MicroStrategy's Bitcoin Sales: A Net Flow of 10-20x More BTC Bought
The core of MicroStrategy's strategy is a tactical capital conversion model. CEO Michael Saylor has explicitly outlined the mechanism: if we were to sell one Bitcoin, we'd be buying 10 to 20 more. This is not a reversal of policy but a calculated flow to maintain net accumulation while funding obligations. The company's focus has shifted from simply increasing total Bitcoin holdings to growing Bitcoin per share, a more precise metric for shareholder value.
The scale of the required flow is defined by the dividend burden. Management estimates annual dividend payments require selling approximately 18,500 to 19,000 Bitcoins, which represents only about 2.2% of its total holdings. This creates a recurring, small-scale sell pressure. The model's viability hinges on the company's ability to use the proceeds from these limited sales to finance the purchase of a much larger number of BTC, effectively leveraging the sale to amplify future accumulation.
This shift introduces a new decision metric. The company now evaluates actions based on which path-selling BTC or issuing equity-best serves Bitcoin per share growth. This is a pragmatic pivot from an ideological "never sell" stance to a financial calculus. As Executive Chairman Phong Le stated, when selling Bitcoin is beneficial to the company, we will sell. The goal is to manage cash flow for dividends without sacrificing the long-term net accumulation trajectory.
Financial Pressure and Capital Structure
The company's capital structure is under direct pressure from a massive unrealized loss. MicroStrategy reported a Q1 net loss of $12.54 billion, driven almost entirely by $14.46 billion in unrealized Bitcoin losses as the asset price fell. This severe paper loss has forced a strategic pivot in financing, moving away from issuing common equity to using a high-cost perpetual preferred stock (STRC) to fund acquisitions. The STRC carries an annual yield of 11.5% and has raised approximately $8.5 billion, creating a fixed annual dividend obligation of about $1.5 billion.
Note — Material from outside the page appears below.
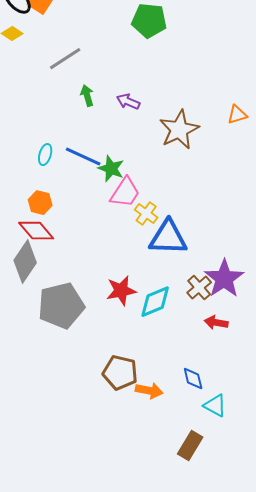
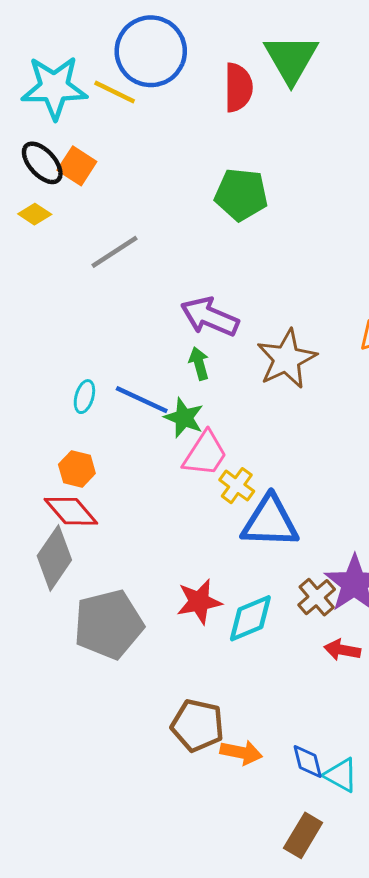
green arrow: (87, 96) -> (199, 363), moved
purple arrow: (128, 102) -> (210, 317), size x1.6
blue diamond: (193, 379) -> (308, 761), moved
To meet these obligations, the company plans to sell a defined, small portion of its holdings. Management estimates annual dividend payments require selling approximately 18,500 to 19,000 Bitcoins. This represents only about 2.2% of its total holdings, a manageable flow that allows the company to maintain its net accumulation strategy. The key decision metric for these sales is now a financial threshold: the company will consider selling Bitcoin when it is accretive to Bitcoin per share, guided by a 1.22x mNAV level.

This shift from passive accumulation to active balance sheet management is a direct response to the financial strain. The focus has moved from simply growing total Bitcoin holdings to maximizing Bitcoin per share value, a more precise measure of shareholder accretion. The company's ability to sell Bitcoin to buy debt or dollars when beneficial is now a core part of its capital strategy, a pragmatic move to navigate the high-yield preferred stock burden while continuing its aggressive accumulation.
Price Impact and Catalysts to Watch
Bitcoin is trading at $79,743, down 22.8% over the past year. This backdrop of volatility frames the market's mixed reaction to MicroStrategy's sales plan. While prediction markets show an 87.5% likelihood of sales by December 2026, the commitment to buy 10-20 times more than it sells is seen as a supportive floor. The market appears to interpret the 10-20x buyback model as a signal of reduced net selling, which tempers the negative sentiment from the sales forecast.
The near-term catalyst is the company's actual purchase disclosure following its "Back to work. BTC" post. This message, sent on May 10, signaled a return to accumulation after a pause around earnings. Investors are watching for the first specific purchase volume announcement since that post, likely early next week. The operational proof of the 10-20x model hinges on that data point.
The key watchpoint is whether the disclosed purchases align with the promised scale. If the company begins buying 10-20 times more BTC than it sells to fund dividends, it would demonstrate the model is working as intended. This would reinforce the narrative of net accumulation and could provide a tailwind to price, especially in a choppy market.